Copyright © 2012 Satoru Kodama et al. This is an open access article distributed under the Creative Commons Attribution License, which permits unrestricted use, distribution, and reproduction in any medium, provided the original work is properly cited.

Abstract

Pterygopalatine fossa (PPF) is a difficult-to-access anatomic area located behind the posterior wall of the maxillary sinus. Juvenile nasopharyngeal angiofibroma (JNA) often affects this area, and the management of feeding artery to the tumor is important in the surgery. Endoscopic endonasal approach to the PPF without endangering all other nasal structures is useful in the management of JNA. We describe a new approach to the PPF, endoscopic transturbinate approach, which is effective in the management of JNA. Submucous inferior turbinoplasty was performed, and sphenopalatine artery, the feeder to the tumor, was identified at the sphenopalatine foramen. The posterior wall of maxillary sinus was removed. Internal maxillary artery was identified in the PPF and was ligated with a hemoclip. The tumor in the PPF was pushed into the nasal cavity. These procedures were all performed via submucous turbinate tunnel. Then, the tumor was successfully removed in en bloc from the nasal cavity by transnasal approach without ethmoidectomy. This approach improves accessibility and visualization in the PPF and potential to reduce intraoperative bleeding due to ligation of the feeder safely without touching the tumor.

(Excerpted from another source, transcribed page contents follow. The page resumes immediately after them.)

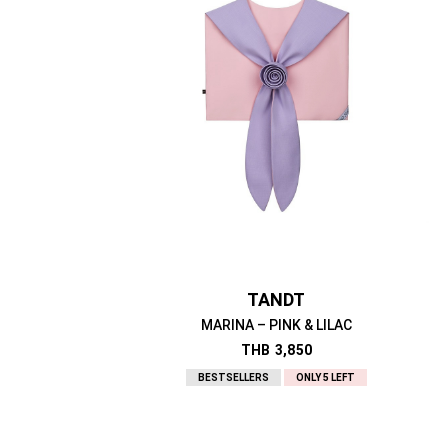
TANDT
MARINA – PINK & LILAC
THB
3,850
BESTSELLERS
ONLY 5 LEFT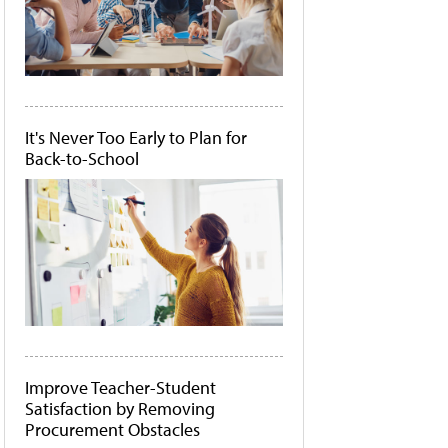
It's Never Too Early to Plan for
Back-to-School
Improve Teacher-Student
Satisfaction by Removing
Procurement Obstacles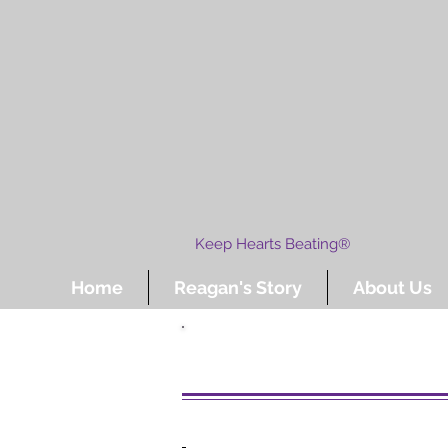
Keep Hearts Beating®
Home
Reagan's Story
About Us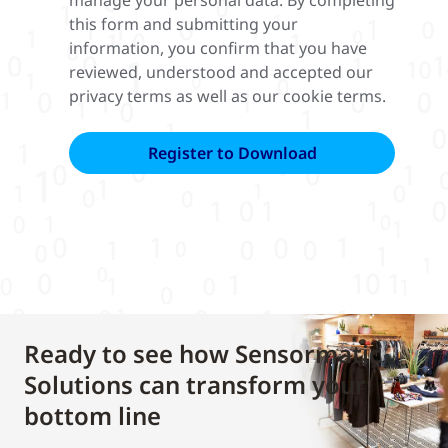
manage your personal data. By completing
this form and submitting your
information, you confirm that you have
reviewed, understood and accepted our
privacy terms as well as our cookie terms.
Ready to see how Sensormatic
Solutions can transform your
bottom line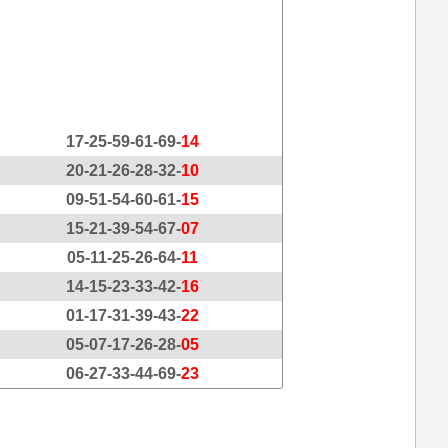
17-25-59-61-69-
14
20-21-26-28-32-
10
09-51-54-60-61-
15
15-21-39-54-67-
07
05-11-25-26-64-
11
14-15-23-33-42-
16
01-17-31-39-43-
22
05-07-17-26-28-
05
06-27-33-44-69-
23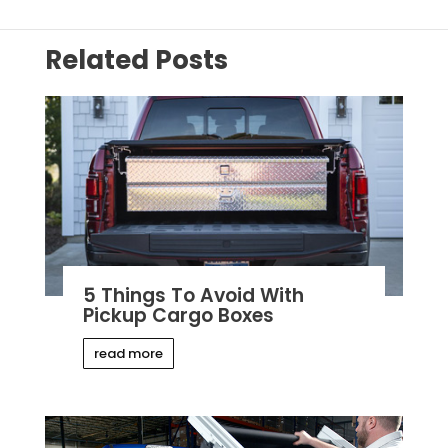
Related Posts
5 Things To Avoid With
Pickup Cargo Boxes
read more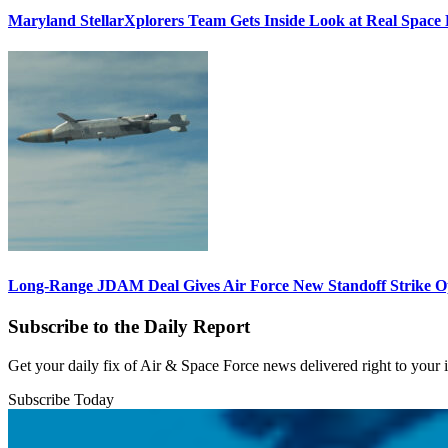
Maryland StellarXplorers Team Gets Inside Look at Real Space 
Long-Range JDAM Deal Gives Air Force New Standoff Strike O
Subscribe to the Daily Report
Get your daily fix of Air & Space Force news delivered right to your
Subscribe Today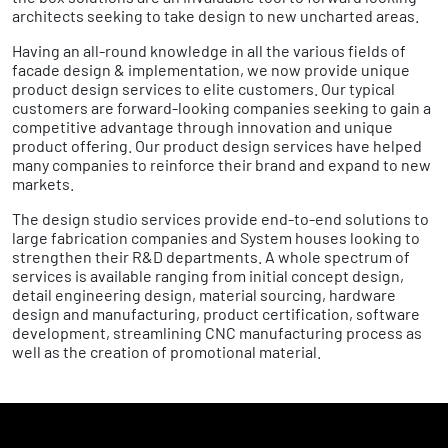
architects seeking to take design to new uncharted areas.
Having an all-round knowledge in all the various fields of
facade design & implementation, we now provide unique
product design services to elite customers. Our typical
customers are forward-looking companies seeking to gain a
competitive advantage through innovation and unique
product offering. Our product design services have helped
many companies to reinforce their brand and expand to new
markets.
The design studio services provide end-to-end solutions to
large fabrication companies and System houses looking to
strengthen their R&D departments. A whole spectrum of
services is available ranging from initial concept design,
detail engineering design, material sourcing, hardware
design and manufacturing, product certification, software
development, streamlining CNC manufacturing process as
well as the creation of promotional material.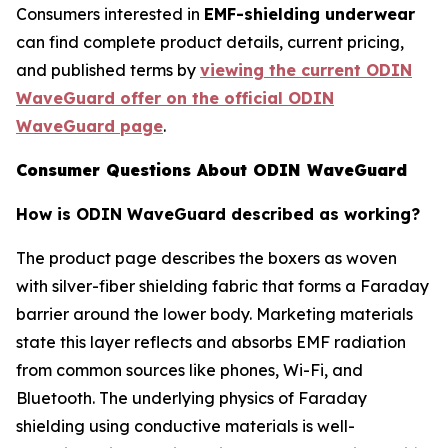
Consumers interested in
EMF-shielding underwear
can find complete product details, current pricing,
and published terms by
viewing the current ODIN
WaveGuard offer on the official ODIN
WaveGuard page
.
Consumer Questions About ODIN WaveGuard
How is ODIN WaveGuard described as working?
The product page describes the boxers as woven
with silver-fiber shielding fabric that forms a Faraday
barrier around the lower body. Marketing materials
state this layer reflects and absorbs EMF radiation
from common sources like phones, Wi-Fi, and
Bluetooth. The underlying physics of Faraday
shielding using conductive materials is well-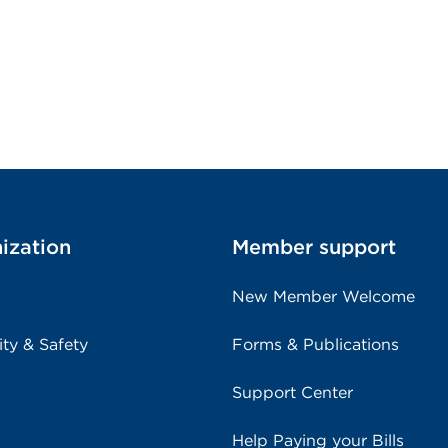
ization
Member support
New Member Welcome
ity & Safety
Forms & Publications
Support Center
Help Paying your Bills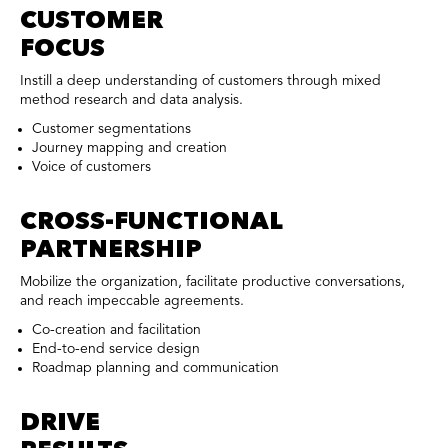
CUSTOMER
FOCUS
Instill a deep understanding of customers through mixed
method research and data analysis.
Customer segmentations
Journey mapping and creation
Voice of customers
CROSS-FUNCTIONAL
PARTNERSHIP
Mobilize the organization, facilitate productive conversations,
and reach impeccable agreements.
Co-creation and facilitation
End-to-end service design
Roadmap planning and communication
DRIVE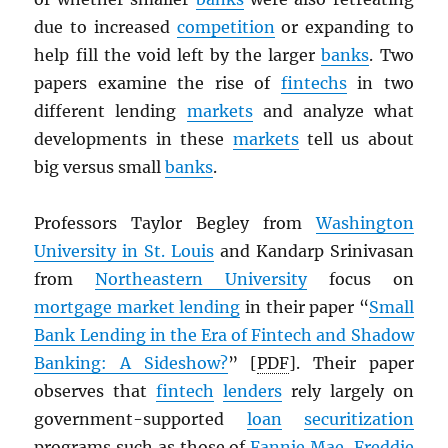
due to increased
competition
or expanding to
help fill the void left by the larger
banks
. Two
papers examine the rise of
fintechs
in two
different lending
markets
and analyze what
developments in these
markets
tell us about
big versus small
banks
.
Professors Taylor Begley from
Washington
University in St. Louis
and Kandarp Srinivasan
from
Northeastern University
focus on
mortgage market lending
in their paper “
Small
Bank Lending in the Era of Fintech and Shadow
Banking: A Sideshow?
” [
PDF
]. Their paper
observes that
fintech
lenders
rely largely on
government-supported
loan
securitization
programs such as those of
Fannie Mae
,
Freddie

Endoscopic transturbinate approach is effective in the management of early stage of JNA.

1. Introduction

Pterygopalatine fossa (PPF) is a difficult-to-access anatomic area located behind the posterior wall of the maxillary sinus and is bordered by the pterygoid plates posteriorly and middle cranial fossa superiorly [1]. Juvenile nasopharyngeal angiofibroma (JNA) often affects this area, and the management of feeding artery to the tumor is important in the surgery [2]. We describe a new approach to the PPF, endoscopic transturbinate approach, which is effective in the surgical management of JNA.

2. Case Presentation

A 25-year-old man presented with recurrent right epistaxis. Nasal endoscopy revealed a red, easily bleeding mass that filled the posterior part of the right nasal cavity. Enhanced computed tomography (CT) showed strongly enhanced tumor in the right nasal cavity with the extension to the PPF. The tumor also extended to the sphenoid sinus with bone erosion (Figure 1). The tumor was considered as JNA, Radkowski stage IIA [3], without performing preoperative biopsy due to the risk of bleeding. The angiography showed that the feeder into the tumor was internal maxillary artery (IMA) and the sphenopalatine artery (SPA).

fig1
Figure 1: Enhanced axial (a) and horizontal (b) computed tomography (CT) images. Homogenous and strongly enhanced mass filling the posterior part of the right nasal cavity with extension to the pterygopalatine fossa (PPF) and sphenoid sinus.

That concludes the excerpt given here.